Moore has a megaphone and he announces that he'd like the same treatment for the damaged emergency workers of 9/11 as the Gitmo prisoners are getting. There's a little more to it, but you get the idea. Its funny in an absurdist way and I laughed at the sight of citizen Moore trying earnestly to get the military's attention.
Later, he takes his emergency workers to a Cuban hospital where they get treatment. It's not clear what happened to the rest of the people he was bringing. There are precious few mentions of the difficulties that these countries have with their health care systems. I don't mean to suggest that Canada, Britain and France and perhaps Cuba, too don't have effective systems. It's that an examination of the situation has to account for the problems as well as the virtues.
Manipulative or not, Michael Moore has tapped into something. This movie is a hit and people are cheering it and him. One reason for that is because our health care system is indeed a mess. The mainstream candidates for the presidency all have or will soon have positions on the subject. There will be differences among the plans of course, but it's hard to imagine health care being ignored by any likely candidate.

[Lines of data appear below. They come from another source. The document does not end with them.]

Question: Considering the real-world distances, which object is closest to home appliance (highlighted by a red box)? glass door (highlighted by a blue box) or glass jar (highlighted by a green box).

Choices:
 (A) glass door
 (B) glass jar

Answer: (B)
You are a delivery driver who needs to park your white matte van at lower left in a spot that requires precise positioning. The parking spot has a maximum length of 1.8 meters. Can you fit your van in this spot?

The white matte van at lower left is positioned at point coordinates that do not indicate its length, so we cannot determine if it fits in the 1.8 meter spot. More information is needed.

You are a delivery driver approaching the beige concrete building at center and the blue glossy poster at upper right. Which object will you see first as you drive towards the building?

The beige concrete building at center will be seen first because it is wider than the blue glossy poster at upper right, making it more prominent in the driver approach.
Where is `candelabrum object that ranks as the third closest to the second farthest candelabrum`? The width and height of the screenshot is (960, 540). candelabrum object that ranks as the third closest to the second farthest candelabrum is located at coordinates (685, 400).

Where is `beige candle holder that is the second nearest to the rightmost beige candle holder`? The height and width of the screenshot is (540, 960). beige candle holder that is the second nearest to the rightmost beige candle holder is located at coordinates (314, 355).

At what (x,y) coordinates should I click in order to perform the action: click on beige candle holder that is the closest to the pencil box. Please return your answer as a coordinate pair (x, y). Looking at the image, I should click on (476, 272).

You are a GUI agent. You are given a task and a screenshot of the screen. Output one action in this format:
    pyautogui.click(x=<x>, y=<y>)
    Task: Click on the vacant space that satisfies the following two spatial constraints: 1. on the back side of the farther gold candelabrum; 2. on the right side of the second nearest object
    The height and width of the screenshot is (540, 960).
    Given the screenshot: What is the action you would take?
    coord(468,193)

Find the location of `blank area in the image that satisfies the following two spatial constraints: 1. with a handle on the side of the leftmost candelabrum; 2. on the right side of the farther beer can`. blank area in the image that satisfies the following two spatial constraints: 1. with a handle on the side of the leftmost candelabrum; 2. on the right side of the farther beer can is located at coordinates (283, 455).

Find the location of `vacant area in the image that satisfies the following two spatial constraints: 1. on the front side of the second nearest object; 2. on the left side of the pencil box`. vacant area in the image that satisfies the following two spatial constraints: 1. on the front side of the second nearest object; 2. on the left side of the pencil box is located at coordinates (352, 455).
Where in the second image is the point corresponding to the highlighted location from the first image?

For domestic policy, this is a determining issue, more immediate and wide reaching than social security.
Pointing to something that's broken with the goal of fixing it is in an honorable and valuable tradition. For it to be effective, the person doing the telling has to earn the trust of the viewer or the reader. Wisdom, or at least the illusion of it, is required.
We don't always get to choose the books or movies that change minds and form public policy. Rachel Carson's Silent Spring put a stop to the widespread use of DDT. Ralph Nader's Unsafe at Any Speed, changed the way American cars were regarded and eventually made.
Those books - controversial in their time - seem like models of probity and responsibility next to Sicko. One thing seems clear though, the topic is more important than the treatment and in that, Michael Moore's instinct has taken him to the hot center of public opinion. The country needs help in this matter and if it's Michael Moore in all his ham-handed grandstanding who changes America from passive frustration to effective activism, well, we ought to just accept it.
If you want the pleasures of subtlety, try Chekhov.